● **WHAT THE TASK REQUIRES**
Leaving out the images, reproduce every line of the data that follows exactly.

== PROVIDED RECORDS ==

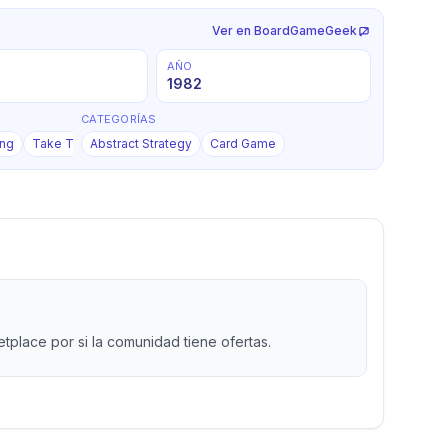
Ver en BoardGameGeek
AÑO
1982
CATEGORÍAS
+
1
ing
Take That
Abstract Strategy
Card Game
place por si la comunidad tiene ofertas.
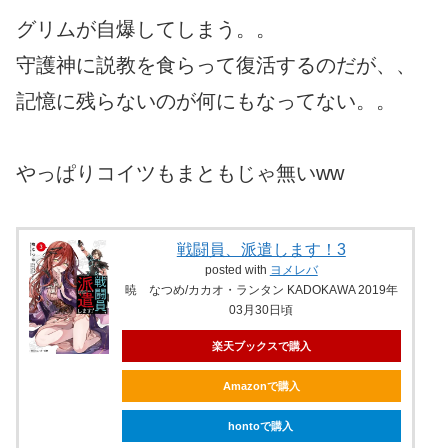
グリムが自爆してしまう。。
守護神に説教を食らって復活するのだが、、
記憶に残らないのが何にもなってない。。
やっぱりコイツもまともじゃ無いww
戦闘員、派遣します！3
posted with
ヨメレバ
暁 なつめ/カカオ・ランタン KADOKAWA 2019年
03月30日頃
楽天ブックスで購入
Amazonで購入
hontoで購入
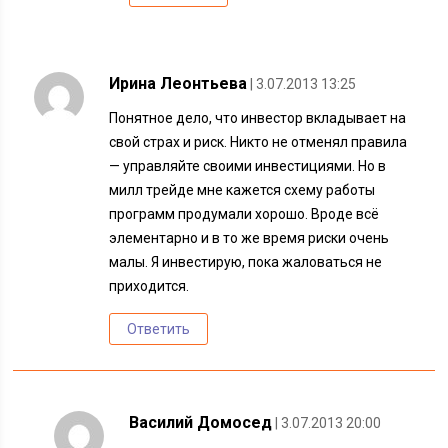
Ирина Леонтьева
| 3.07.2013 13:25
Понятное дело, что инвестор вкладывает на
свой страх и риск. Никто не отменял правила
— управляйте своими инвестициями. Но в
милл трейде мне кажется схему работы
программ продумали хорошо. Вроде всё
элементарно и в то же время риски очень
малы. Я инвестирую, пока жаловаться не
приходится.
Ответить
Василий Домосед
| 3.07.2013 20:00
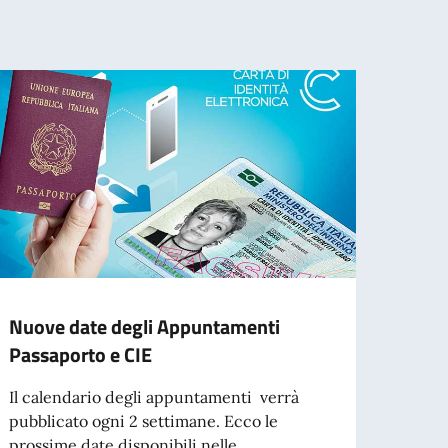
Nuove date degli Appuntamenti
Elez
Passaporto e CIE
Mapp
Il calendario degli appuntamenti verrà
ELEZ
pubblicato ogni 2 settimane. Ecco le
2026 
prossime date disponibili nelle...
iscrit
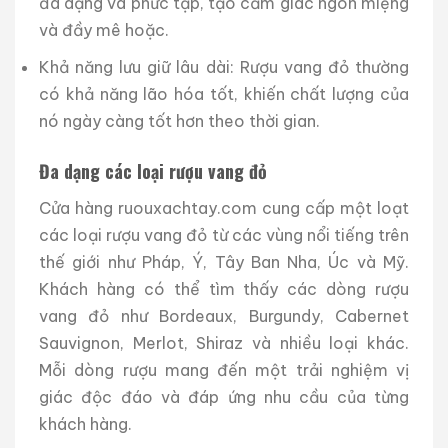
đa dạng và phức tạp, tạo cảm giác ngon miệng
và đầy mê hoặc.
Khả năng lưu giữ lâu dài: Rượu vang đỏ thường
có khả năng lão hóa tốt, khiến chất lượng của
nó ngày càng tốt hơn theo thời gian.
Đa dạng các loại rượu vang đỏ
Cửa hàng ruouxachtay.com cung cấp một loạt
các loại rượu vang đỏ từ các vùng nổi tiếng trên
thế giới như Pháp, Ý, Tây Ban Nha, Úc và Mỹ.
Khách hàng có thể tìm thấy các dòng rượu
vang đỏ như Bordeaux, Burgundy, Cabernet
Sauvignon, Merlot, Shiraz và nhiều loại khác.
Mỗi dòng rượu mang đến một trải nghiệm vị
giác độc đáo và đáp ứng nhu cầu của từng
khách hàng.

===

● **ANSWER SPACE**
Ver en BoardGameGeek
AÑO
1982
CATEGORÍAS
+
1
ing
Take That
Abstract Strategy
Card Game
place por si la comunidad tiene ofertas.
グリムが自爆してしまう。。
守護神に説教を食らって復活するのだが、、
記憶に残らないのが何にもなってない。。
やっぱりコイツもまともじゃ無いww
戦闘員、派遣します！3
posted with
ヨメレバ
暁 なつめ/カカオ・ランタン KADOKAWA 2019年
03月30日頃
楽天ブックスで購入
Amazonで購入
hontoで購入
Ирина Леонтьева
| 3.07.2013 13:25
Понятное дело, что инвестор вкладывает на
свой страх и риск. Никто не отменял правила
— управляйте своими инвестициями. Но в
милл трейде мне кажется схему работы
программ продумали хорошо. Вроде всё
элементарно и в то же время риски очень
малы. Я инвестирую, пока жаловаться не
приходится.
Ответить
Василий Домосед
| 3.07.2013 20:00
Nuove date degli Appuntamenti
Elez
Passaporto e CIE
Mapp
Il calendario degli appuntamenti verrà
ELEZ
pubblicato ogni 2 settimane. Ecco le
2026 
prossime date disponibili nelle...
iscrit
đa dạng và phức tạp, tạo cảm giác ngon miệng
và đầy mê hoặc.
Khả năng lưu giữ lâu dài: Rượu vang đỏ thường
có khả năng lão hóa tốt, khiến chất lượng của
nó ngày càng tốt hơn theo thời gian.
Đa dạng các loại rượu vang đỏ
Cửa hàng ruouxachtay.com cung cấp một loạt
các loại rượu vang đỏ từ các vùng nổi tiếng trên
thế giới như Pháp, Ý, Tây Ban Nha, Úc và Mỹ.
Khách hàng có thể tìm thấy các dòng rượu
vang đỏ như Bordeaux, Burgundy, Cabernet
Sauvignon, Merlot, Shiraz và nhiều loại khác.
Mỗi dòng rượu mang đến một trải nghiệm vị
giác độc đáo và đáp ứng nhu cầu của từng
khách hàng.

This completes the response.